TASK STATEMENT: Take the line that has "based on specific staff member" and all the lines that come after it in the records, and write them out again exactly. Add no other line.

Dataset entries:
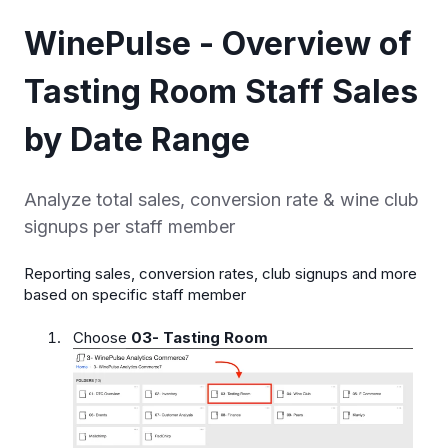
WinePulse - Overview of
Tasting Room Staff Sales
by Date Range
Analyze total sales, conversion rate & wine club
signups per staff member
Reporting sales, conversion rates, club signups and more
based on specific staff member
Choose
03- Tasting Room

ANSWER TO THE EXERCISE:
based on specific staff member
Choose
03- Tasting Room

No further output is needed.